Even though jetlag made me totally blow a deadline, I thought you guys might be interested in my impressions from the World Cup. I attended all the US games, and even though the results were disappointing, it was a great time, the games were amazing, and I'd highly recommend going to a World Cup to anyone that has the means and the vacation time.

One: Our Team.
Contrary to what commentators might have said, the US Team really didn't play that badly. Even in their 3-0 loss to the Czech Republic, they played much better than given credit for and I think the lopsided score flattered the Czechs. I don't think I've ever seen a team work as hard for something as the nine guys that finished the game against Italy. There was no shortage of effort or commitment from the team throughout any of the tournament. However, the second half of that Ghana game particularly underscored the main problem of the team. They just don't have the confidence, the creativity and the attacking talent to beat a well-organized in team. In short, we're a solid, unspectacular national team. Really what I think it boils down to, as a soccer culture in the US, I want to stop hearing people talk about getting better athletes playing soccer. I want to hear people stop talking about speed (Beasley, Donovan) or size (Eddie Johnson) and I want to see way more of an emphasis on skill and talent.
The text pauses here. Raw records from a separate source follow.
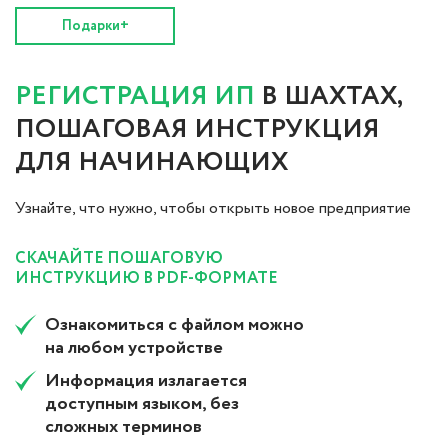
Подарки+
РЕГИСТРАЦИЯ ИП
В ШАХТАХ,
ПОШАГОВАЯ ИНСТРУКЦИЯ
ДЛЯ НАЧИНАЮЩИХ
Узнайте, что нужно, чтобы открыть новое предприятие
СКАЧАЙТЕ ПОШАГОВУЮ
ИНСТРУКЦИЮ В PDF-ФОРМАТЕ
Ознакомиться с файлом можно
на любом устройстве
Информация излагается
доступным языком, без
сложных терминов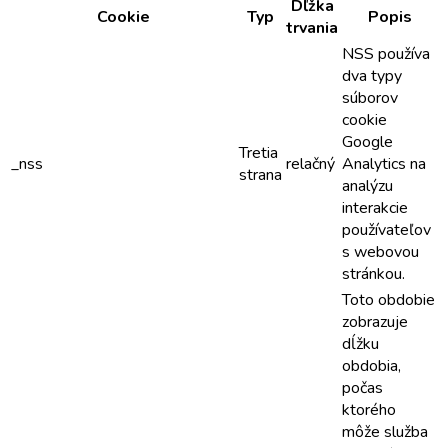
Dľžka
Cookie
Typ
Popis
trvania
NSS používa
dva typy
súborov
cookie
Google
Tretia
_nss
relačný
Analytics na
strana
analýzu
interakcie
používateľov
s webovou
stránkou.
Toto obdobie
zobrazuje
dĺžku
obdobia,
počas
ktorého
môže služba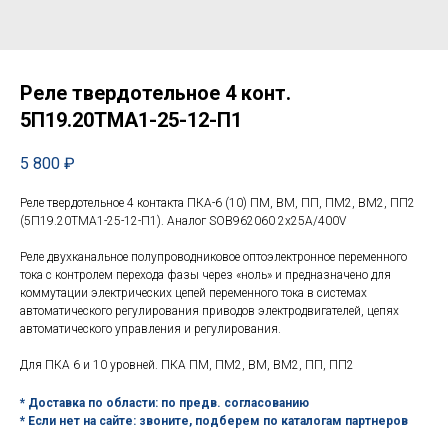
Реле твердотельное 4 конт.
5П19.20ТМА1-25-12-П1
5 800
₽
Реле твердотельное 4 контакта ПКА-6 (10) ПМ, ВМ, ПП, ПМ2, ВМ2, ПП2
(5П19.20ТМА1-25-12-П1). Аналог SOB962060 2х25А/400V
Реле двухканальное полупроводниковое оптоэлектронное переменного
тока с контролем перехода фазы через «ноль» и предназначено для
коммутации электрических цепей переменного тока в системах
автоматического регулирования приводов электродвигателей, цепях
автоматического управления и регулирования.
Для ПКА 6 и 10 уровней. ПКА ПМ, ПМ2, ВМ, ВМ2, ПП, ПП2
* Доставка по области: по предв. согласованию
* Если нет на сайте: звоните, подберем по каталогам партнеров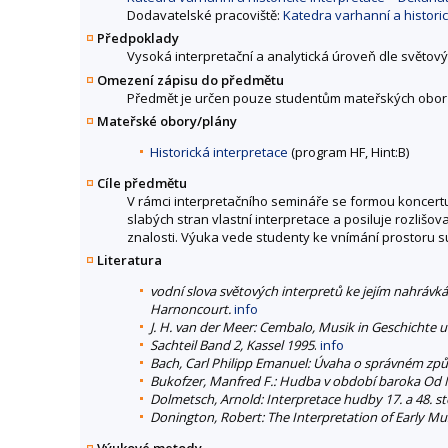
Dodavatelské pracoviště:
Katedra varhanní a histori
Předpoklady
Vysoká interpretační a analytická úroveň dle světov
Omezení zápisu do předmětu
Předmět je určen pouze studentům mateřských obor
Mateřské obory/plány
Historická interpretace
(program HF, Hint:B)
Cíle předmětu
V rámci interpretačního semináře se formou koncert
slabých stran vlastní interpretace a posiluje rozlišo
znalosti. Výuka vede studenty ke vnímání prostoru su
Literatura
vodní slova světových interpretů ke jejím nahrávk
Harnoncourt.
info
J. H. van der Meer: Cembalo, Musik in Geschichte
Sachteil Band 2, Kassel 1995
.
info
Bach, Carl Philipp Emanuel: Úvaha o správném způsob
Bukofzer, Manfred F.: Hudba v období baroka Od 
Dolmetsch, Arnold: Interpretace hudby 17. a 48. sto
Donington, Robert: The Interpretation of Early Mu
While we're talking about individual players here, though, I think a special mention should go out to Claudio Reyna, who was everything a captain should be during this World Cup. It's really a shame that about the only mistake I saw him make the entire tournament led both to Ghana's opening goal and an injury that effectively ended Reyna's national team career.

Two: Our Coach.
It looks like Bruce Arena will take the fall for the US failure to get to the next round. He certainly had some bad moments during the tournament, most notably panicking during halftime of the Czech game and going with a second half lineup that confused our own players much more than it did the Czechs. Additionally, all the secrecy surrounding the starting lineup backfired and made him look more like a paranoid than the genius he's been touted as. But if you want to look back on the worst decision made regarding the team's preparation, you'll have to go back to Arena declining several invitations to take the team to the Copa America, South America's championship tournament. Our team needs to be thrown into competitive international situations like the World Cup more than once every four years and the Copa America is the closest we could get to doing that. For all the criticism Arena's received over the last week, though, it shouldn't be forgotten that over the last eight years Arena has guided the team through its most successful period ever and the attitude he's brought to the team has been a huge part of that. As a measure of how far we've come, think about this: We tied Italy in a World Cup while playing short a man. In some respects unlucky to win and still our World Cup has been by all accounts a failure. Compare that to 1990, when we were over the moon to have only lost 1-0 to Italy.

Three: Our Fans.
One area where we definitely exceeded expectations was the fan support. We had guys in strange costumes and girls in American Flag bikinis. We made a ton of noise in Gelsenkirken until the third Czech goal and we completely outsang the Italian fans (one of the shocks of a World Cup with so few surprises). Other fans attempts to start a wave met a miserable death with us because we were already standing throughout the game. And Drew Carey showed up among the press photographers and bought entire sections beer. Unfortunately, all you could get in the stadium was Budweiser, which is pretty ridiculous to drink in Germany. But as with our team, now that we've arrived at the international stage there's definitely some room for improvement. For one thing, it's really impressive that we've come up with at least three different ways to chant USA (straight chant, as part of the ole ole ole song, and with claps), it might be nice to come up with a few other songs. Also, maybe we should all get together and decide which color to wear. Some people show up in red, some in blue, some in white replica uniforms. I'm voting for red, because it looks good on TV. And finally, if we're going to be real soccer fans, we're going to have to get a sense of humor about losing, because if you're not Brazil and you go to the World Cup you should expect to lose eventually.

Four: The Atmosphere.
We could certainly take a cue from the fans you see walking around all over Germany wearing their team's jerseys, singing on corners and watching games on the bigscreens in the town squares because they came all the way to Germany without even having tickets. You couldn't really go anywhere in Germany without being reminded that the biggest sporting event in the world was going on, whether it was the world cup shaped package mounted on all the baggage carousels at the Munich airport, the giant billboards of players everywhere, spontaneous parades down the streets of Kaiserslautern put on by the Trinidadian tourism board, or the fact that every German bar was involved in comical attempts to make the Brazil party drink of choice, the caipirinha. (Here's a hint for all German bartenders in the future: Caipirinhas contain sugar, lots of sugar). For the most part, fears about crowd violence have been put to rest and the party atmosphere of the World Cup prevailed.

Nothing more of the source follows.